WHAT YOU WILL DO: Some lines hold the string "Северодвинске". Copy all of them from the material that follows.

AVAILABLE DATA:
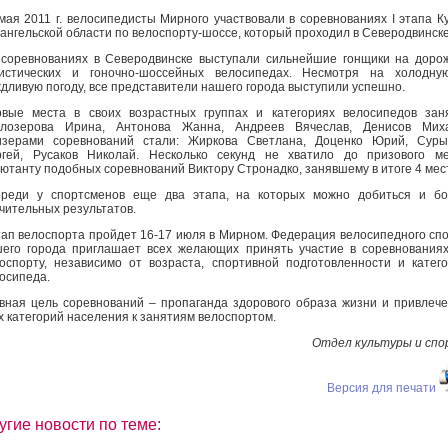
мая 2011 г. велосипедисты Мирного участвовали в соревнованиях I этапа К
ангельской области по велоспорту-шоссе, который проходил в Северодвинске
соревнованиях в Северодвинске выступали сильнейшие гонщики на доро
ристических и гоночно-шоссейных велосипедах. Несмотря на холодну
дливую погоду, все представители нашего города выступили успешно.
вые места в своих возрастных группах и категориях велосипедов зан
длозерова Ирина, Антонова Жанна, Андреев Вячеслав, Денисов Миха
изерами соревнований стали: Жиркова Светлана, Доценко Юрий, Суры
гей, Русаков Николай. Несколько секунд не хватило до призового м
ютанту подобных соревнований Виктору Стронадко, занявшему в итоге 4 мес
реди у спортсменов еще два этапа, на которых можно добиться и бо
чительных результатов.
этап велоспорта пройдет 16-17 июля в Мирном. Федерация велосипедного сп
его города приглашает всех желающих принять участие в соревнования
оспорту, независимо от возраста, спортивной подготовленности и катег
осипеда.
вная цель соревнований – пропаганда здорового образа жизни и привлеч
х категорий населения к занятиям велоспортом.
Отдел культуры и сп
Версия для печати
угие новости по теме:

WRITTEN SOLUTION:
ангельской области по велоспорту-шоссе, который проходил в Северодвинске
соревнованиях в Северодвинске выступали сильнейшие гонщики на доро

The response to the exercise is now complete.